Ho optato per installare sull'hard disk per i files delle stampe...non dovrebbe essere utilizzato nel weekend...se mi dite che poi posso spostare sul disco di sistema...vado di chroot...  :Very Happy: 

----------

## GiRa

Nella documentazione ci sono delle informazioni su cosa fare per non usare il livecd. Ci sono delle accortezze.

Purtroppo non riesco a riesumare la pagina altrimenti ti darei il link   :Embarassed: 

----------

## .:chrome:.

 *GiRa wrote:*   

> Nella documentazione ci sono delle informazioni su cosa fare per non usare il livecd. Ci sono delle accortezze

 

accortezze? il liveCD serve solo per avviare il sistema. non cambia niente che tu usi il liveCD o un'altra distribuzione.

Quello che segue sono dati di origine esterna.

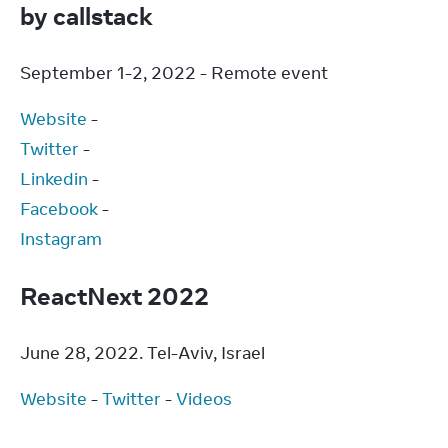
by callstack
September 1-2, 2022 - Remote event
Website
Twitter
Linkedin
Facebook
Instagram
ReactNext 2022
June 28, 2022. Tel-Aviv, Israel
Website
 - 
Twitter
 - 
Videos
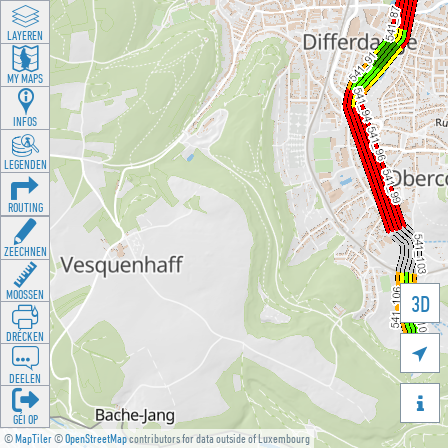
LAYEREN
MY MAPS
INFOS
LEGENDEN
ROUTING
ZEECHNEN
MOOSSEN
3D
DRÉCKEN

DEELEN

GÉI OP
©
MapTiler
©
OpenStreetMap
contributors for data outside of Luxembourg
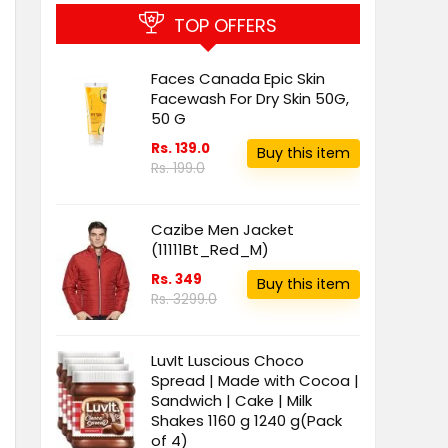
TOP OFFERS
Faces Canada Epic Skin
Facewash For Dry Skin 50G,
50 G
Rs. 139.0
Buy this item
Rs. 199.0
Cazibe Men Jacket
(11111Bt_Red_M)
Rs. 349
Buy this item
Rs. 3299.0
LuvIt Luscious Choco
Spread | Made with Cocoa |
Sandwich | Cake | Milk
Shakes 1160 g 1240 g(Pack
of 4)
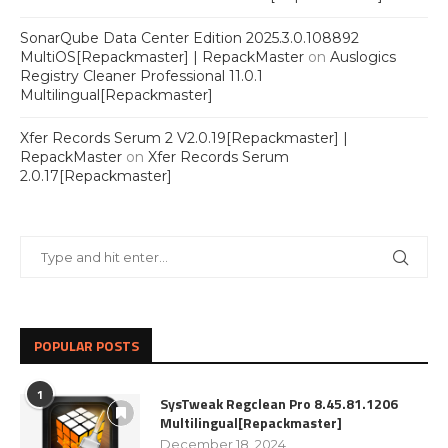
SonarQube Data Center Edition 2025.3.0.108892
MultiOS[Repackmaster] | RepackMaster
on
Auslogics
Registry Cleaner Professional 11.0.1
Multilingual[Repackmaster]
Xfer Records Serum 2 V2.0.19[Repackmaster] |
RepackMaster
on
Xfer Records Serum
2.0.17[Repackmaster]
POPULAR POSTS
1
SysTweak Regclean Pro 8.45.81.1206
Multilingual[Repackmaster]
December 18, 2024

segui le istruzioni come se niente fosse e basta.

----------

## Ic3M4n

non so cosa possa cambiare...

qui dicono di fare delle cose leggermente differenti, tipo ridichiarare la home etc etc. inoltre non ricordo perchè a volte è necessario oltre al montare il /proc anche montare in bind /dev altrimenti escono una miriade di errori su /dev/null e simili.

----------

## .:chrome:.

io me ne son sempre fregato. spesso installo da knoppix o da altre distribuzioni, e non è mai successo niente di strano

----------

## Ic3M4n

non saprei dirti. io di solito quando installo da knoppix monto la /dev/ in bind e nulla più. però da quanto dicono sul sito consigliano gli altri passaggi. molti dei quali pure io non li ho  mai fatti e tutto risulta corretto.

----------

## GiRa

Il fatto che una cosa funzioni al singolo non significa che funzioni in generale.

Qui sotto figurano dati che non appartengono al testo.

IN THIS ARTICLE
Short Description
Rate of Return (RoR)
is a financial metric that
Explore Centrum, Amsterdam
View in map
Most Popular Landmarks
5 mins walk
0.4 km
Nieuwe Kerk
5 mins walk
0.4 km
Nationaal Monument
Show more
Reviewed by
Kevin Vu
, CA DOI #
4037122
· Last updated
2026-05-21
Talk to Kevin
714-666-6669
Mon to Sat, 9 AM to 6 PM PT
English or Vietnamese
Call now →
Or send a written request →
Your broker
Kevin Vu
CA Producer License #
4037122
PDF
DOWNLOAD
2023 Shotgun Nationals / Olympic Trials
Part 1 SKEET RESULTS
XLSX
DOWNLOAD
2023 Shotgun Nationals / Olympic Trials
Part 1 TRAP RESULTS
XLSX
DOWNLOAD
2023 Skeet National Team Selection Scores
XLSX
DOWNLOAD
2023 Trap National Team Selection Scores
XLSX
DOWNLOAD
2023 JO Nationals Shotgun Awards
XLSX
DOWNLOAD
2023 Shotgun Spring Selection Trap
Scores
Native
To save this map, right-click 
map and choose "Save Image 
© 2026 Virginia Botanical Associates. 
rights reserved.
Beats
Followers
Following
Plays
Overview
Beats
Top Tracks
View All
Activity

La documentazione riporta delle cose aggiuntive, presumo che chi scrive il software lo conosca meglio di me (nel caso di Gentoo) e, quindi, seguire strettamente i passi che mi indica sia un metodo che mi porta al successo con una probabilità maggiore.

----------

## .:chrome:.

 *GiRa wrote:*   

> Il fatto che una cosa funzioni al singolo non significa che funzioni in generale.
> 
> La documentazione riporta delle cose aggiuntive, presumo che chi scrive il software lo conosca meglio di me (nel caso di Gentoo) e, quindi, seguire strettamente i passi che mi indica sia un metodo che mi porta al successo con una probabilità maggiore.

 

hai ragione, però io ho installato a partire da altri sistemi per più di una volta, e andando sempre a memoria... 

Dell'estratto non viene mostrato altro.